When I was a boy growing up on our family farm in the summers, I learned how to hypnotize chickens. You hold the chicken down and then circle your finger around its head, making sure that its eyes trace your hand movement. After a sufficient number of circles, the chicken will become entranced and completely immobile. There's a lot you can do with a hypnotized chicken. You can use it as a paperweight, or you can use it as a doorstop, and either way, the chicken will sit there motionless, staring blankly. (What you can't do is use it as a football. Something about being thrown through the air seemed to wake that chicken right up.)
It turns out that the immobility response in animals is an area that has received some scholarly attention, and here is one thing the scientists have found: The immobility response is strongly influenced by fear. A fear stimulus causes the chicken's amygdala to signal the release of neurochemicals, and controlled experiments show that they make immobility much more likely.
No, I'm not saying that television viewers are like hypnotized chickens. But there may be some lessons for us larger-brained humans in the experiences of barnyard hens. I remember times in my youth when I spent hours in front of a TV without noticing how much time had passed. My own experience tells me that extended television watching can be mind numbing.
That is one of the reasons why I feel so passionately about connecting the television medium to the Internet and opening it up to the creativity and talent of individuals. I believe it is extremely important to pay considerably more attention to the quality and integrity of television programming made by citizens. That is also one of the reasons I am concerned about the potential for exploitation of the television medium by those who seek to use it to manipulate public opinion in ways that bypass reason and logic.
Television's quasi-hypnotic effect is one reason that the political economy supported by the television industry is as different from the vibrant politics of America's first century as those politics were different from the feudalism that thrived on the ignorance of the masses of people in the Dark Ages.

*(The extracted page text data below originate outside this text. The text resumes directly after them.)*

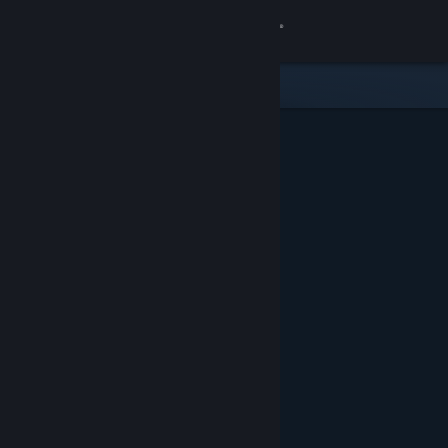
サインイン
ストア
コミュニティ
詳細
サポート
言語を変更
Steamモバイルアプリを入手
デスクトップウェブサイトを表示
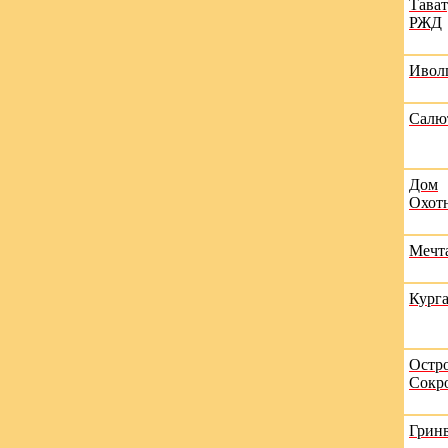
Тава
РЖД
Ивол
Салю
Дом
Охот
Мечт
Кург
Остр
Сокр
Грин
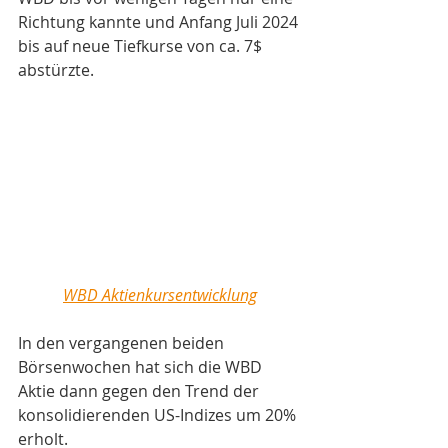
Richtung kannte und Anfang Juli 2024 
bis auf neue Tiefkurse von ca. 7$ 
abstürzte. 
WBD Aktienkursentwicklung
In den vergangenen beiden 
Börsenwochen hat sich die WBD 
Aktie dann gegen den Trend der 
konsolidierenden US-Indizes um 20% 
erholt.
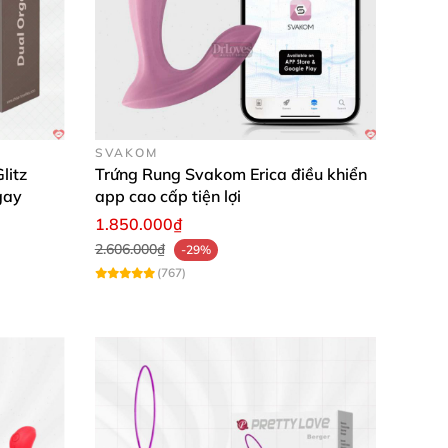
SVAKOM
litz
Trứng Rung Svakom Erica điều khiển
gay
app cao cấp tiện lợi
1.850.000₫
2.606.000₫
-29%
(767)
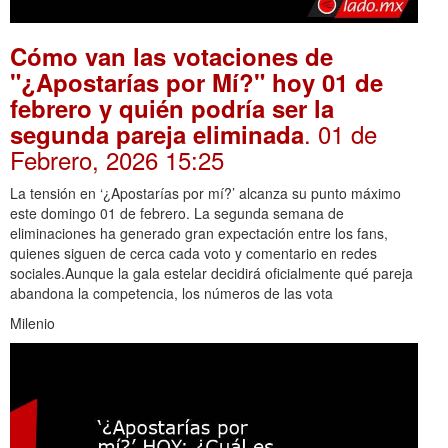
Cómo van las votaciones de
"¿Apostarías por Mí?" hoy 01 de
febrero y quién podría ser la
. 01 de
segunda pareja eliminada
Febrero, 2026 15:25
La tensión en ‘¿Apostarías por mí?’ alcanza su punto máximo
este domingo 01 de febrero. La segunda semana de
eliminaciones ha generado gran expectación entre los fans,
quienes siguen de cerca cada voto y comentario en redes
sociales.Aunque la gala estelar decidirá oficialmente qué pareja
abandona la competencia, los números de las vota
Milenio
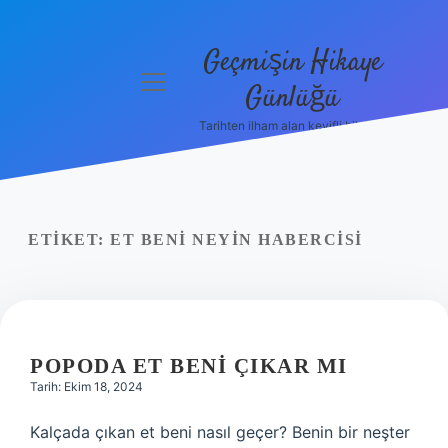
Geçmişin Hikaye
menüyü
Günlüğü
aç
Tarihten ilham alan keyifli bilgiler!
Anasayfa
Gizlilik
Politikası
ETIKET:
ET BENI NEYIN HABERCISI
Yasal Uyarı
Hakkımızda
POPODA ET BENI ÇIKAR MI
Tarih: Ekim 18, 2024
Kalçada çıkan et beni nasıl geçer? Benin bir neşter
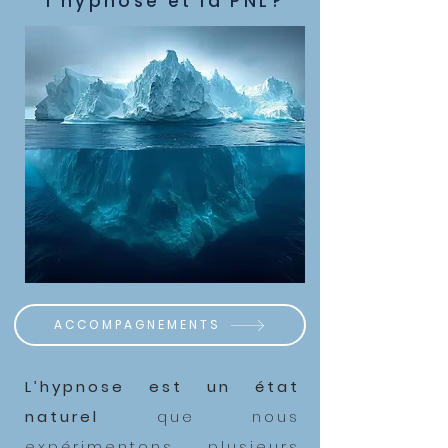
l'hypnose et la PNL?
ACCOMPAGNEMENTS
L’hypnose est un état
naturel
que nous
expérimentons plusieurs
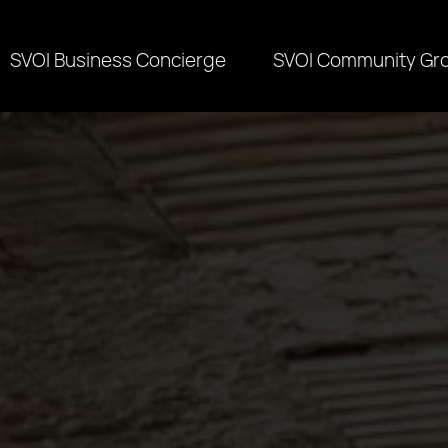
SVOI Business Concierge
SVOI Community Gr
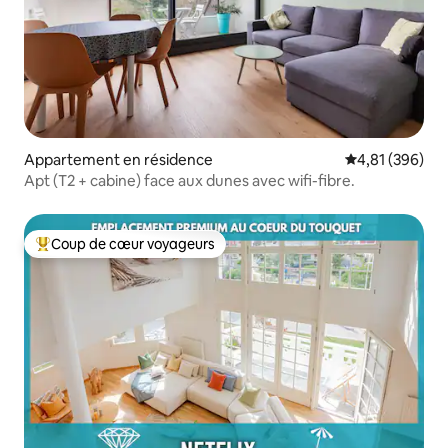
Appartement en résidence
Évaluation moy
4,81 (396)
Apt (T2 + cabine) face aux dunes avec wifi-fibre.
Coup de cœur voyageurs
Coups de cœur voyageurs les plus appréciés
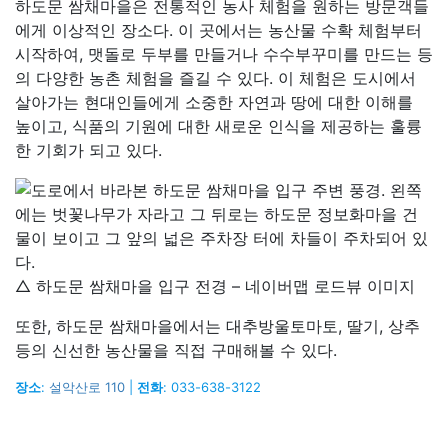
하도문 쌈채마을은 전통적인 농사 체험을 원하는 방문객들
에게 이상적인 장소다. 이 곳에서는 농산물 수확 체험부터
시작하여, 맷돌로 두부를 만들거나 수수부꾸미를 만드는 등
의 다양한 농촌 체험을 즐길 수 있다. 이 체험은 도시에서
살아가는 현대인들에게 소중한 자연과 땅에 대한 이해를
높이고, 식품의 기원에 대한 새로운 인식을 제공하는 훌륭
한 기회가 되고 있다.
△ 하도문 쌈채마을 입구 전경 – 네이버맵 로드뷰 이미지
또한, 하도문 쌈채마을에서는 대추방울토마토, 딸기, 상추
등의 신선한 농산물을 직접 구매해볼 수 있다.
장소
:
설악산로 110
|
전화
: 033-638-3122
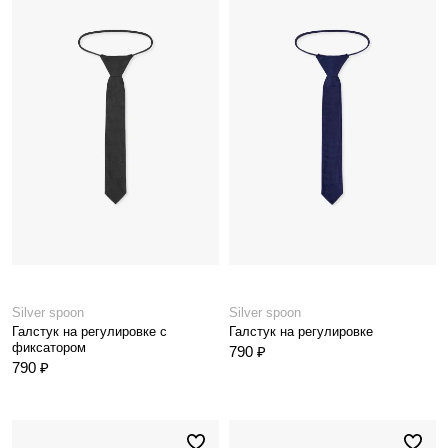
Silver spoon
Silver spoon
Галстук на регулировке с
Галстук на регулировке
фиксатором
790 ₽
790 ₽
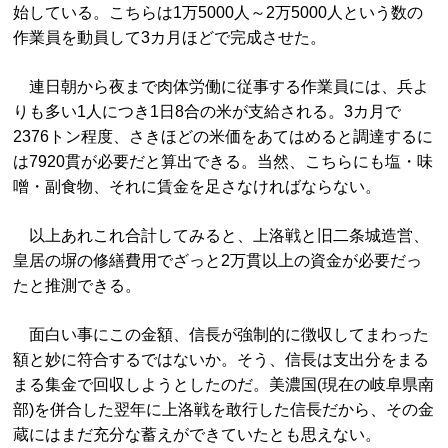
始している。こちらは1万5000人～2万5000人という数の
作業員を動員して3カ月ほどで完成させた。
連日朝から夜まで肉体労働に従事する作業員には、兵よ
りも多い1人につき1日8合の米が支給される。3カ月で
2376トン程度、さきほどの米価をあてはめると調達するに
は7920貫が必要だと算出できる。当然、こちらにも塩・味
噌・副食物、それに賃金を足さなければならない。
以上あれこれ合計してみると、上洛戦と旧二条城造営、
皇居の塀の修繕費用でざっと2万貫以上の資金が必要だっ
たと推測できる。
面白い事にこの金額、信長が強制的に徴収してまわった
額と妙に符合するではないか。そう、信長は支出分をまる
まる集金で回収しようとしたのだ。美濃国(現在の岐阜県南
部)を併合した翌年に上洛戦を敢行した信長だから、その金
蔵にはまだ充分な蓄えができていたとも思えない。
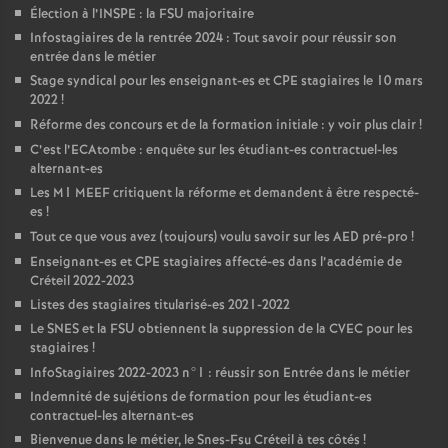
Élection à l’
INSPE
: la
FSU
majoritaire
Infostagiaires de la rentrée 2024 : Tout savoir pour réussir son
entrée dans le métier
Stage syndical pour les enseignant-es et
CPE
stagiaires le 10 mars
2022
!
Réforme des concours et de la formation initiale : y voir plus clair
!
C’est l’ECAtombe : enquête sur les étudiant-es contractuel-les
alternant-es
Les M1
MEEF
critiquent la réforme et demandent à être respecté-
es
!
Tout ce que vous avez (toujours) voulu savoir sur les
AED
pré-pro
!
Enseignant-es et
CPE
stagiaires affecté-es dans l’académie de
Créteil 2022-2023
Listes des stagiaires titularisé-es 2021-2022
Le
SNES
et la
FSU
obtiennent la suppression de la
CVEC
pour les
stagiaires
!
InfoStagiaires 2022-2023 n°1 : réussir son Entrée dans le métier
Indemnité de sujétions de formation pour les étudiant-es
contractuel-les alternant-es
Bienvenue dans le métier, le Snes-Fsu Créteil à tes côtés
!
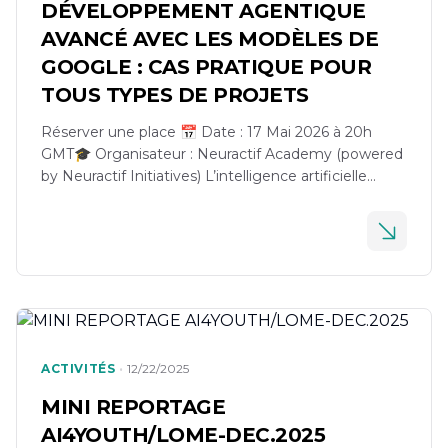
DÉVELOPPEMENT AGENTIQUE
AVANCÉ AVEC LES MODÈLES DE
GOOGLE : CAS PRATIQUE POUR
TOUS TYPES DE PROJETS
Réserver une place 📅 Date : 17 Mai 2026 à 20h
GMT🎓 Organisateur : Neuractif Academy (powered
by Neuractif Initiatives) L’intelligence artificielle
évolue rapidement vers des systèmes capables
d’agir, raisonner et automatiser des tâches
complexes : les agents IA. Dans ce workshop
exclusif, découvrez comment construire des
systèmes agentiques avancés en utilisant les
modèles IA […]
•
ACTIVITÉS
12/22/2025
MINI REPORTAGE
AI4YOUTH/LOME-DEC.2025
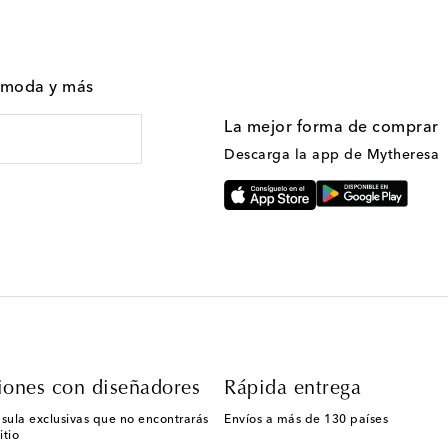
n moda y más
La mejor forma de comprar
Descarga la app de Mytheresa
iones con diseñadores
Rápida entrega
sula exclusivas que no encontrarás
Envíos a más de 130 países
itio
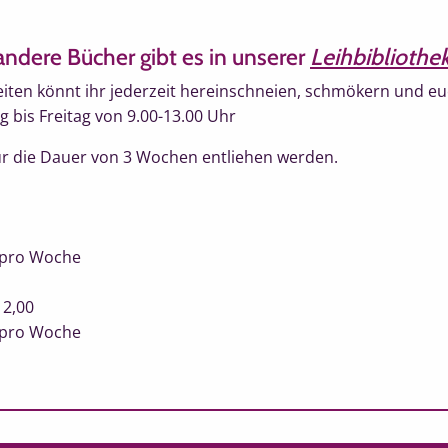
andere Bücher gibt es in unserer
Leihbibliothe
iten könnt ihr jederzeit hereinschneien, schmökern und eu
 bis Freitag von 9.00-13.00 Uhr
r die Dauer von 3 Wochen entliehen werden.
0 pro Woche
 2,00
0 pro Woche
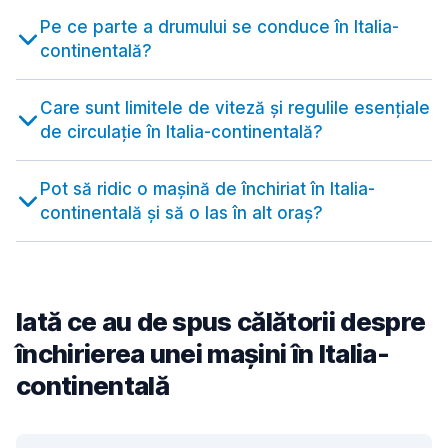
Pe ce parte a drumului se conduce în Italia-
continentală?
Care sunt limitele de viteză și regulile esențiale
de circulație în Italia-continentală?
Pot să ridic o mașină de închiriat în Italia-
continentală și să o las în alt oraș?
Iată ce au de spus călătorii despre
închirierea unei mașini în Italia-
continentală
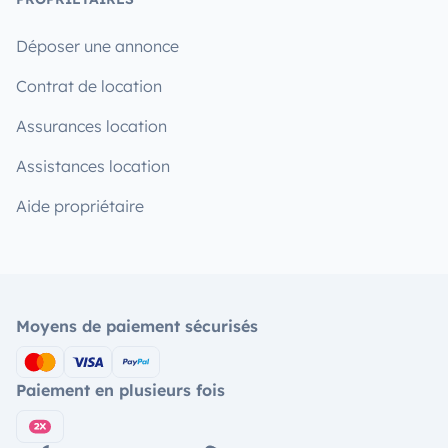
Déposer une annonce
Contrat de location
Assurances location
Assistances location
Aide propriétaire
Moyens de paiement sécurisés
Paiement en plusieurs fois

Our systematic exposure to fear and other arousal stimuli on television can be exploited by the clever public relations specialist, advertiser, or politician. Barry Glassner, a professor of sociology at the University of Southern California, argues that there are three techniques that together make up "fearmongering": repetition, making the irregular seem regular, and misdirection. By using these narrative tools, anyone with a loud platform can ratchet up public anxieties and fears, distorting public discourse and reason.